UK: \[\hat{Z}(s_0) = x(s_0)\hat{\beta} + v'V^{-1} (Z-X\hat{\beta}) \] with \(x(s_0) = (X_0(s_0),…,X_p(s_0))\) and \(\hat{\beta} = (X'V^{-1}X)^{-1} X'V^{-1}Z\) \[\sigma^2(s_0) = \sigma^2_0 - v'V^{-1}v + Q\] with \(Q = (x(s_0) - X'V^{-1}v)’(X'V^{-1}X)^{-1}(x(s_0) - X'V^{-1}v)\)
OK: fill in a column vector with ones for \(X\): \(X=(1,1,…,1)‘\) and \(X_0=1\)
SK: take out the trend/unknown mean

UK and linear regression

If \(Z\) has no spatial correlation, all covariances are zero and \(v=0\) and \(V=\mbox{diag}(\sigma^2)\). This implies that \[\hat{Z}(s_0) = x(s_0)\hat{\beta} + v'V^{-1} (Z-X\hat{\beta}) \] with \(\hat{\beta} = (X'V^{-1}X)^{-1} X'V^{-1}Z\) reduces to

\[\hat{Z}(s_0) = x(s_0)\hat{\beta}\] with \(\hat{\beta} = (X'X)^{-1} X'Z\), i.e., ordinary least squares regression.

Note that

under this model the residual does not carry information, as it is white noise
in spatial prediction, UK can not be worse than linear regression, as linear regression is a limiting case of a more general model.

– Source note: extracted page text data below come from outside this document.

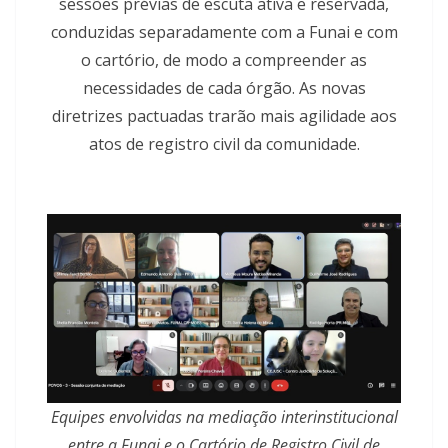
sessões prévias de escuta ativa e reservada,
conduzidas separadamente com a Funai e com
o cartório, de modo a compreender as
necessidades de cada órgão. As novas
diretrizes pactuadas trarão mais agilidade aos
atos de registro civil da comunidade.
Equipes envolvidas na mediação interinstitucional
entre a Funai e o Cartório de Registro Civil de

Global vs. local predictors

In many cases, instead of using all data, the number of observations used for prediction are limited to a selection of nearest observations, based on

number of observations or
distance to prediction location \(s_0\)
possibly, in addition, directions

The reason for this is usually either

statistical, allowing for a more flexible mean/trend structure
practical, if \(n\) gets large

Statistical arguments for local prediction

estimating \(\beta\) locally instead of globally means that
- \(\beta\) will adjust to local situations (less bias)
- it will be harder to estimate \(\beta\) from less information, so (slightly?) larger prediction errors will result (larger variance)
- \(X\) needs to be non-singular in every neighbourhood
some authors claim that local trends are so adaptive, that one can ignore spatial correlation of the residual
Using local linear regression with weights that decay with distance is called geographically weighted regression, GWR

Practical arguments for local prediction

The number of observations, \(n\) may become very large.
- lidar data, 3D chemical, satellite sensors, geotechnical, seismic, …
Computing \(V^{-1}v\) is the expensive part; it is \(O(N^2)\) or \(O(N^3)\) as \(V\) is usually not of simple structure
there is a trade-off; for a global neighbourhood, the expensive part, factoring \(V\) needs only be done once, for a local neighbourhood for each unique neighbourhood (in practice: for each \(s_0\)).
selecting local neighbourhoods also costs time; naive selection \(O(n \log n)\) doesn't scale well
gstat uses quadtrees/octtrees, inspired by http://donar.umiacs.umd.edu/quadtree/index.html

Predicting block means

Instead of predicting \(Z(s_0)\) for a “point'' location, one might be interested at predicting the average of \(Z(s)\) over a block, \(B_0\), i.e. \[Z(B_0) = \frac{1}{|B_0|}\int_{B_0} Z(u)du\]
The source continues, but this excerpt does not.